Movement on the Big Data Front
The enthusiasm for Big Data applications has us putting persistent data solutions under a microscope these days. It must be noted that although Big Data applications involve operations with large data sets, their function can vary from online transaction processing to analytics to semantics-driven information retrieval. And an application might be using a distributed key-value store, a row- or column-order store, a set store, a triples store or some other technology.My previous blog posting about David Child's extended set theoretical model caught the attention of Dr. Hasan Sayani, the Graduate School Program Director of Software Engineering for UMUC. Dr. Sayani has long been acquainted with the extended set theoretical model and read Childs' most recent paper about set-store architectures. I sense frustration when Dr. Sayani wrote:
I have been following Dave since the 60's when I was at Michigan and though I see the value in what he has accomplished I have failed to ignite any attention among those who might benefit from it!
White PapersMore >>
Perhaps Dr. Sayani will be cheered by the recent developments on the product front and in the blogoshphere. In a few years, we might able to point to Big Data providing the spark for adoption of extended set theory (XST). Certainly the blogosphere has shown interest in XST, including Jerome Pineau's "Big Honking Databases" blog and Ron Jeffries' XProgramming blog.
Pineau has written about business intelligence and his success with extended set theory as implemented by the XSPRADA engine. In October 2009, XSPRADA Corporation became Algebraix Data Corporation, with an analytic database product named A2DB based on new patented technology:
Algebraix Data Corporation today announced that it is has been granted U.S. Patent No. 7,613,734, for its systems and methods for providing data sets using a store of algebraic relations.
Algebraix is one of the more recent entries in the analytic database race that's fueled in part by the interest of venture capitalists, by established companies offering new products, such as Oracle Exadata, and by advocates of open source software, such as HBase, Hadoop and HadoopDB.
The BI community represents only one slice of the Big Data user pie. The piece that represents the Linked Data / Web 3.0 / Semantic Web community isn't as large, but that community is growing. In March 2010, Oxford University and the University of Southampton announced a new Institute for Web Science will lead the way in Web 3.0 development with £30 million in funding from the UK government:
Web 3.0 will take the web to a whole new level by publishing data in a linkable format so that users and developers can see and exploit the relationships between different sets of information.

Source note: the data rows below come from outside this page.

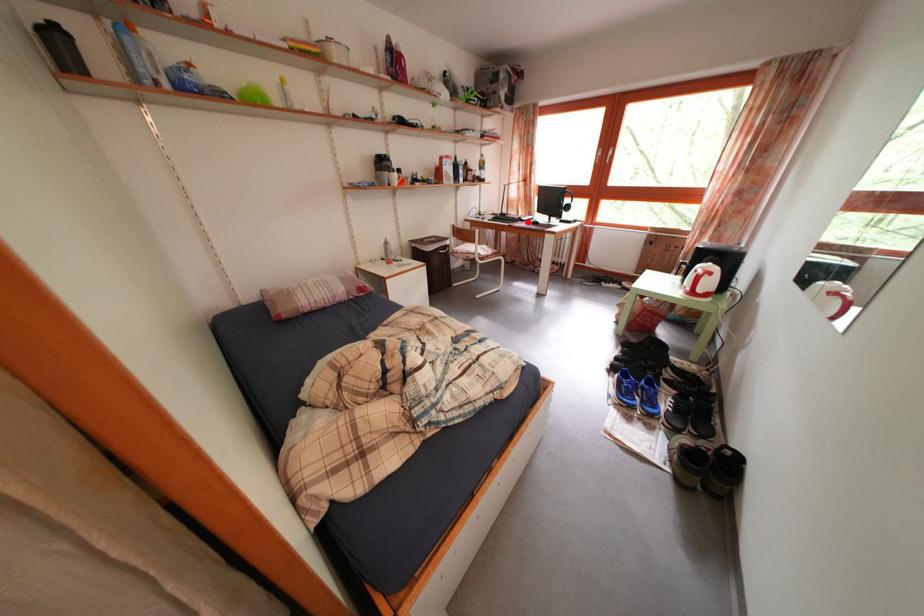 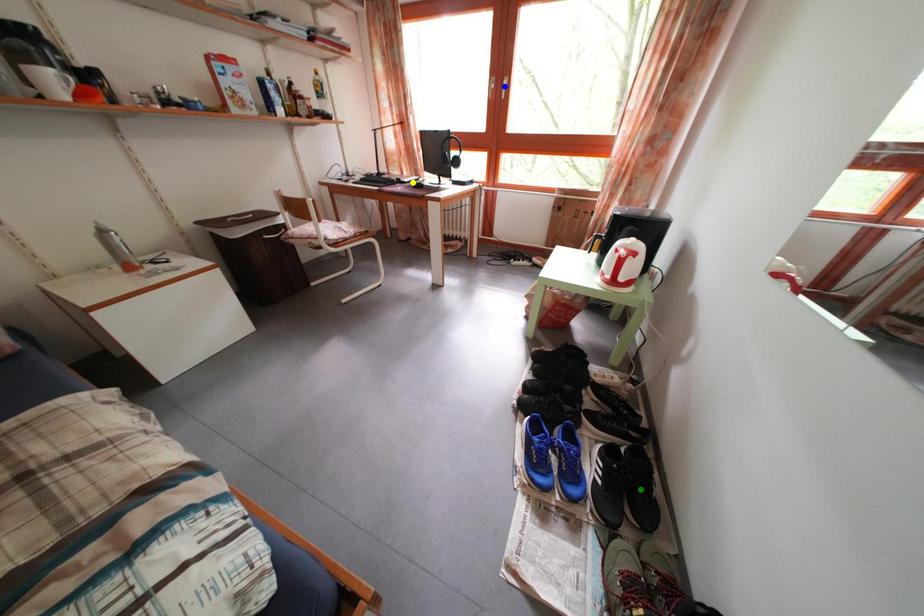 Question: I am providing you with two images of the same scene from different viewpoints. A red point is marked on the first image. You are given multiple points on the second image. In image 2, which mark is for the same physical point as the one in image 1?

Choices:
 (A) yellow point
 (B) blue point
 (C) green point

Answer: (A) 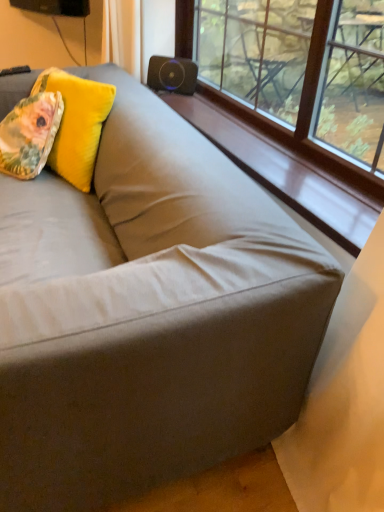 Identify the location of free spot above wooden at upper center (from a real-world perspective). (274, 148). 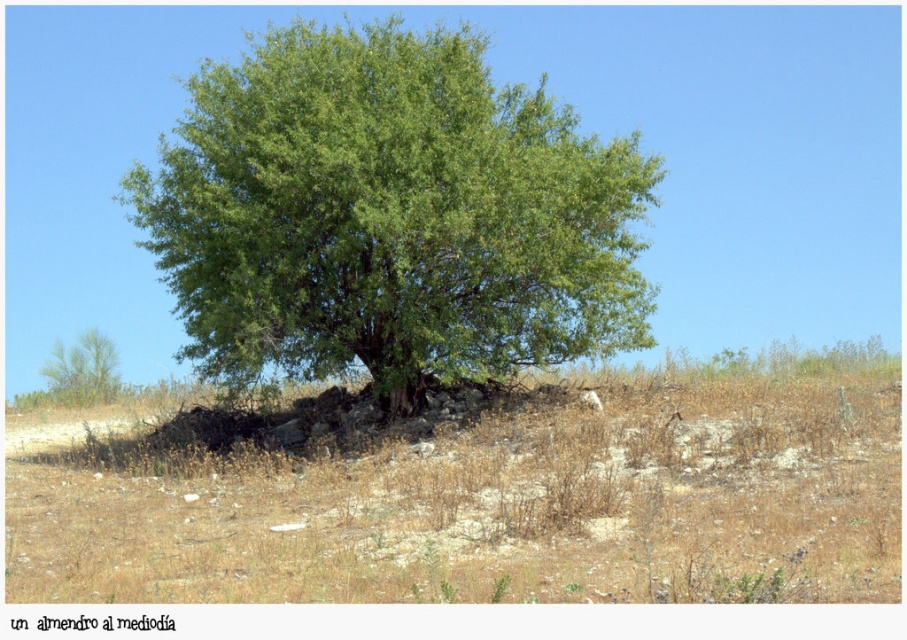 Question: Among these points, which one is farthest from the camera?

Choices:
 (A) (113, 385)
 (B) (203, 257)

Answer: (A)

Question: Does green leafy tree at center have a larger size compared to green leafy tree at lower left?

Choices:
 (A) yes
 (B) no

Answer: (A)

Question: Can you confirm if green leafy tree at center is positioned to the left of green leafy tree at lower left?

Choices:
 (A) yes
 (B) no

Answer: (B)

Question: Estimate the real-world distances between objects in this image. Which object is farther from the brown dry grass at center?

Choices:
 (A) green leafy tree at lower left
 (B) green leafy tree at center

Answer: (A)

Question: Which of the following is the farthest from the observer?

Choices:
 (A) (493, 118)
 (B) (814, 589)

Answer: (A)

Question: Does green leafy tree at center have a lesser width compared to green leafy tree at lower left?

Choices:
 (A) no
 (B) yes

Answer: (A) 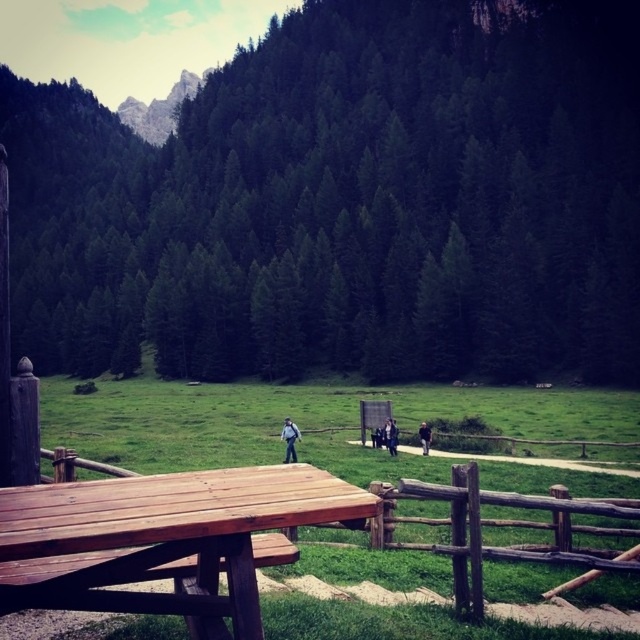 Which is behind, point (177, 109) or point (392, 433)?

Positioned behind is point (177, 109).

Is the position of rugged stone mountain at upper left less distant than that of dark blue fabric jacket at center?

No, it is not.

I want to click on rugged stone mountain at upper left, so click(160, 108).

Which is below, wooden picnic table at center or dark blue jeans at center?

dark blue jeans at center is below.

Does point (188, 611) lie in front of point (288, 445)?

Yes.

You are a GUI agent. You are given a task and a screenshot of the screen. Output one action in this format:
    pyautogui.click(x=<x>, y=<y>)
    Task: Click on the wooden picnic table at center
    The width and height of the screenshot is (640, 640).
    Given the screenshot: What is the action you would take?
    pyautogui.click(x=161, y=540)

Between point (284, 432) and point (385, 438), which one is positioned in front?

Positioned in front is point (284, 432).

Is dark blue jeans at center thinner than dark blue fabric jacket at center?

Incorrect, dark blue jeans at center's width is not less than dark blue fabric jacket at center's.

You are a GUI agent. You are given a task and a screenshot of the screen. Output one action in this format:
    pyautogui.click(x=<x>, y=<y>)
    Task: Click on the dark blue jeans at center
    This screenshot has height=640, width=640.
    Given the screenshot: What is the action you would take?
    pyautogui.click(x=289, y=440) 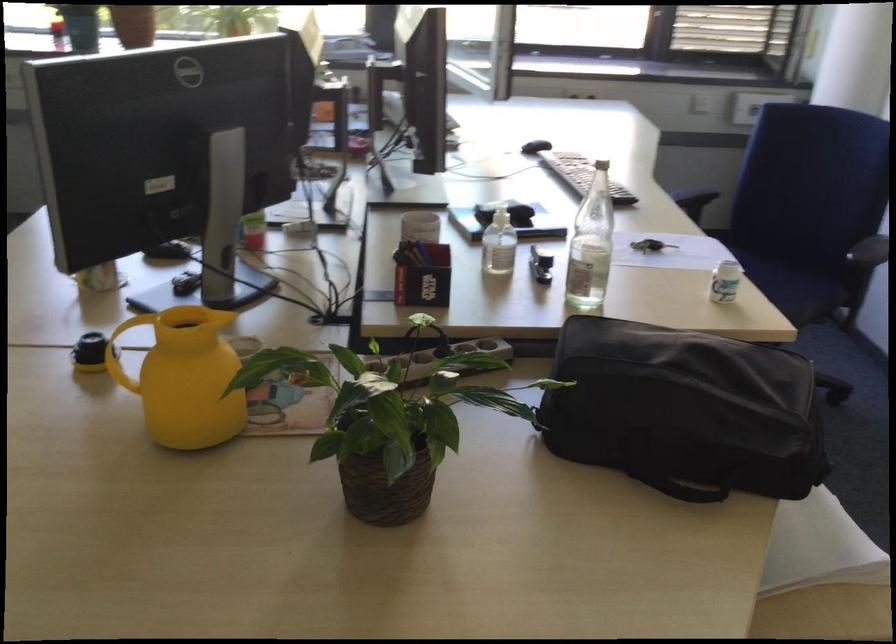 Where would you lift the black lens cap? Please return your answer as a coordinate pair (x, y).

(90, 352) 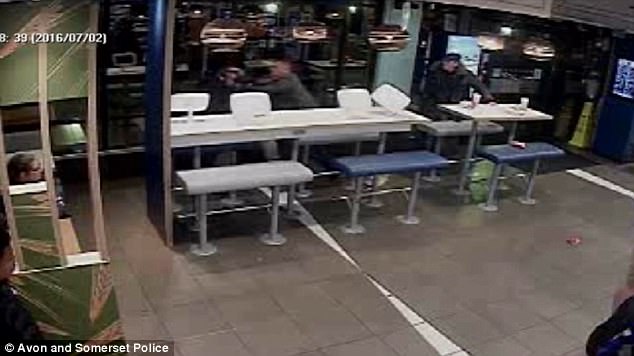 In order to click on wall in this screenshot , I will do `click(152, 141)`.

Cassandra, Hadoop Map/Reduce, Greenplum and other engines come up frequently in discussions about Big Data. But if Sir Tim Berners-Lee has his way, we'll be having more discussions about solutions for Really Big Data.
The W3C Resource Description Framework (RDF) defines a triples data model that's gained acceptance for Semantic Web applications, Linked Data and building out Web 3.0. There are a variety of data stores capable of handling billions of RDF triples, including OpenLink Virtuoso, Ontotext BigOWLIM, AllegroGraph, YARS2, and Garlik 4store.
Raytheon BBN Technologies has approached the triples store problem from the perspective of using a cloud-based technology known as SHARD (Scalable, High_Performance, Robust and Distributed). SHARD is a distributed data store for RDF triples that supports SPARQL queries. It's based on Cloudera Hadoop Map/Reduce and it's been deployed in the cloud on Amazon EC2. SHARD uses an iterative process with a MapReduce operation executed for each single clause of a SPARQL query. According to Kurt Rohloff, a researcher at Raytheon BBN, SHARD "performs better than current industry-standard triple-stores for datasets on the order of a billion triples."